I saw an ad the other day by another manufacturer of new masonry construction cleaners. These specialized cleaners are used for the final cleandown of newly constructed masonry buildings.
Final cleandown is important, as you can see from the photo. It rids the wall of mortar smears and clarifies the mortar joints. Though it’s one of the least expensive parts of construction, final cleandown is crucially important to the building’s final appearance.
The ad contended that the product it promoted was all that you need to clean any type of new masonry – burnished concrete block to clay brick – one size fits all.
At PROSOCO, we recommend — and make — specific cleaners for nearly every type of masonry on the market – burnished concrete block to clay brick – the right tool for the right job.
As a PROSOCO employee, you might expect me to be biased toward my company, and so I am — a little. But as a writer on construction issues, I have to be honest.
The fact is, IF you can get to the masonry cleaning soon enough — within seven to 10 days of the masonry going up, before the excess mortar has had a chance to really harden, just about any masonry cleaner will do the trick.
And in any masonry cleaning job, you always want to use the gentlest cleaner possible especially with your more acid-sensitive masonries, like concrete brick or artificial stone. And you will want to clean early as possible. Not before seven days though — earlier than that and you risk damaging the mortar joints, which are still setting.
After 10 days, or so, the mortar will be harder and will need a tougher cleaner to break its grip on the masonry. So PROSOCO looked at the different types of masonry, and tested them to see what they could withstand.

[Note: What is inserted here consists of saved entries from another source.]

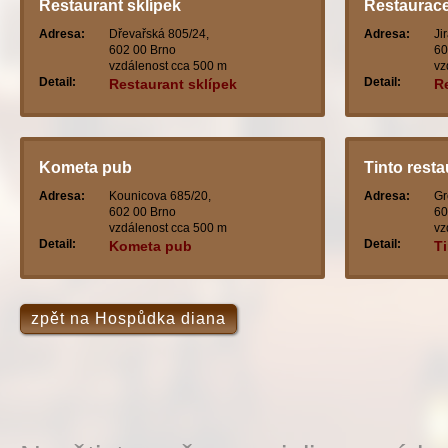
Restaurant sklípek
Restaurace
Adresa:
Dřevařská 805/24,
Adresa:
Ji
602 00 Brno
60
vzdálenost cca 500 m
vz
Detail:
Detail:
Restaurant sklípek
R
Kometa pub
Tinto rest
Adresa:
Kounicova 685/20,
Adresa:
Gr
602 00 Brno
60
vzdálenost cca 500 m
vz
Detail:
Detail:
Kometa pub
Ti
zpět na Hospůdka diana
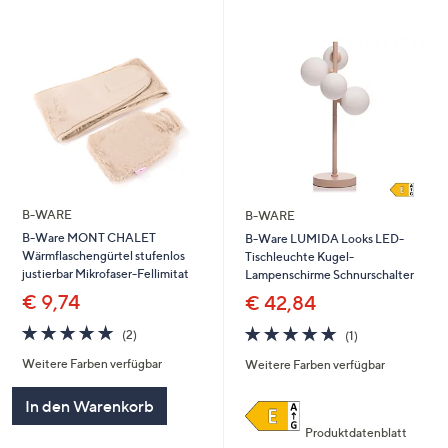
B-WARE
B-WARE
B-Ware MONT CHALET
B-Ware LUMIDA Looks LED-
Wärmflaschengürtel stufenlos
Tischleuchte Kugel-
justierbar Mikrofaser-Fellimitat
Lampenschirme Schnurschalter
€ 9,74
€ 42,84
5.0
2
5.0
1
(2)
(1)
von
Bewertungen
von
Bewertungen
Weitere Farben verfügbar
Weitere Farben verfügbar
5
5
In den Warenkorb
Produktdatenblatt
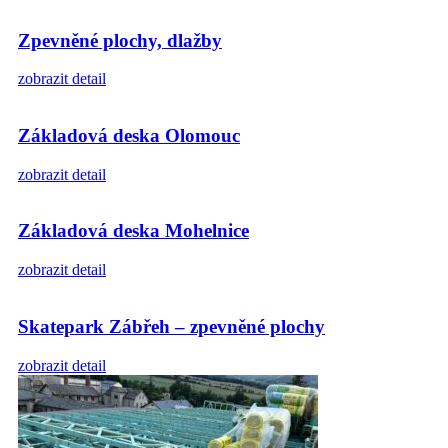
Zpevněné plochy, dlažby
zobrazit detail
Základová deska Olomouc
zobrazit detail
Základová deska Mohelnice
zobrazit detail
Skatepark Zábřeh – zpevněné plochy
zobrazit detail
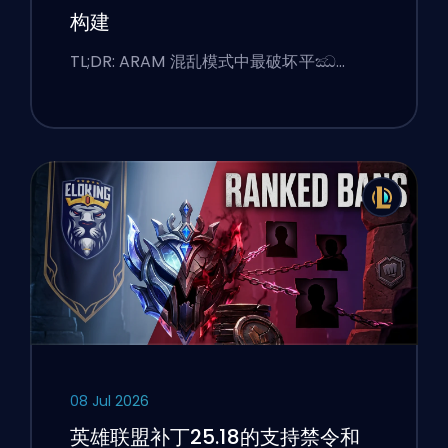
构建
TL;DR: ARAM 混乱模式中最破坏平ඣ…
08 Jul 2026
英雄联盟补丁25.18的支持禁令和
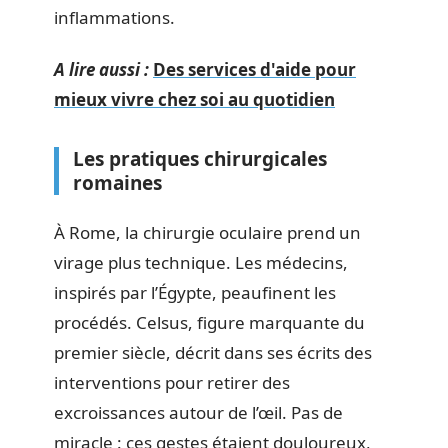
inflammations.
A lire aussi :
Des services d'aide pour
mieux vivre chez soi au quotidien
Les pratiques chirurgicales
romaines
À Rome, la chirurgie oculaire prend un
virage plus technique. Les médecins,
inspirés par l’Égypte, peaufinent les
procédés. Celsus, figure marquante du
premier siècle, décrit dans ses écrits des
interventions pour retirer des
excroissances autour de l’œil. Pas de
miracle : ces gestes étaient douloureux,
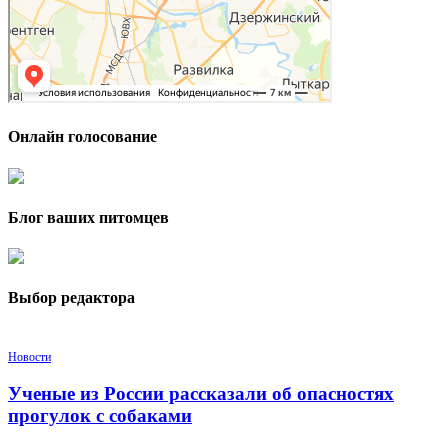
Онлайн голосование
Блог ваших питомцев
Выбор редактора
Новости
Ученые из России рассказали об опасностях
прогулок с собаками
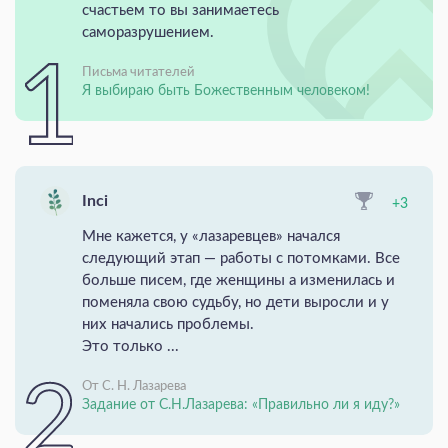
счастьем то вы занимаетесь
саморазрушением.
Письма читателей
Я выбираю быть Божественным человеком!
Inci
+3
Мне кажется, у «лазаревцев» начался
следующий этап — работы с потомками. Все
больше писем, где женщины а изменилась и
поменяла свою судьбу, но дети выросли и у
них начались проблемы.
Это только ...
От С. Н. Лазарева
Задание от С.Н.Лазарева: «Правильно ли я иду?»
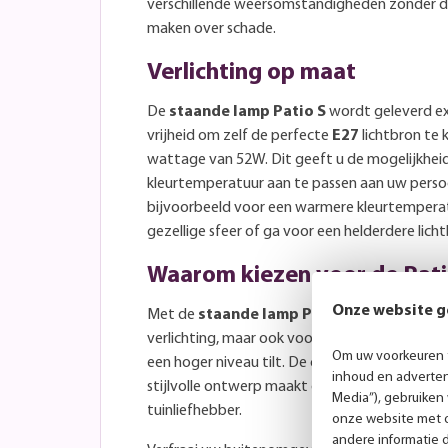
verschillende weersomstandigheden zonder da
maken over schade.
Verlichting op maat
De
staande lamp Patio S
wordt geleverd exc
vrijheid om zelf de perfecte
E27
lichtbron te 
wattage van 52W. Dit geeft u de mogelijkheid
kleurtemperatuur aan te passen aan uw persoo
bijvoorbeeld voor een warmere kleurtempera
gezellige sfeer of ga voor een helderdere lich
Waarom kiezen voor de Pat
Onze website g
Met de
staande lamp Patio S
kiest u niet a
verlichting, maar ook voor een decoratief el
Om uw voorkeuren t
een hoger niveau tilt. De combinatie van het
inhoud en advertent
stijlvolle ontwerp maakt deze lamp tot een p
Media”), gebruiken
tuinliefhebber.
onze website met o
andere informatie 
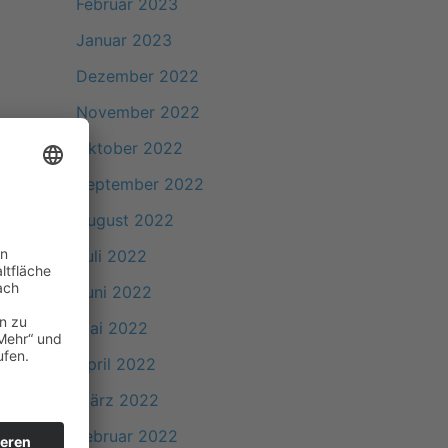
Februar 2023
Januar 2023
Dezember 2022
November 2022
Oktober 2022
September 2022
August 2022
Juli 2022
Juni 2022
Mai 2022
April 2022
März 2022
Februar 2022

Then we made cleaners that were tough enough to get the hardened mortar off, but without damaging the specific types of masonry. Because masonry varies so much, the cleaners also had to vary.
For instance, red clay brick is acid-insoluble. So we recommend our strongest cleaner for that — Sure Klean 600. On the other hand, many light-colored bricks take their distinctive appearance from the addition of vanadium — a metallic salt — within the clay.
Of course we all know what happens when acid meets metal; big trouble. And so the acid content for vanadium-containing bricks — most light colored bricks — must be specially harnessed and buffered.
The result — Sure Klean VanaTrol (Vanadium + Control).
IF you are really careful, and IF you do plenty of testing, and IF you have decades of experience with masonry cleaning — you MIGHT be able to get away with using a masonry cleaner on a substrate for which it isn’t intended.
But in most cases, your results will vary — from not getting the best results, at a minimum; to inflicting expensive damage on the masonry.
The point behind making precision cleaners for specific masonries is to eliminate that unpredictability. With today’s construction schedules, there’s barely time to do it at all, let alone to do it again.
When you use a cleaner that’s made for the specific masonry you need to clean, you’re already starting with a significant safety factor. And with the relatively unskilled labor that often does the cleaning — you NEED all the safety factors you can get!
It’s a fact — different masonries have different characteristics. There is no one cleaner suitable for all of them under most circumstances.
Whatever cleaner you use, though, you should always protect yourself by testing before you clean. Try the cleaner on an out-of-the-way area under the same conditions you plan to clean under — including dilution-rate.
You may have to do some adjusting of dilution-rates and dwell times, but in the end, you’ll have a beautiful, successfully cleaned building.
Short answer: In masonry cleaning, one size doesn’t fit all, and never has. And always test before you clean.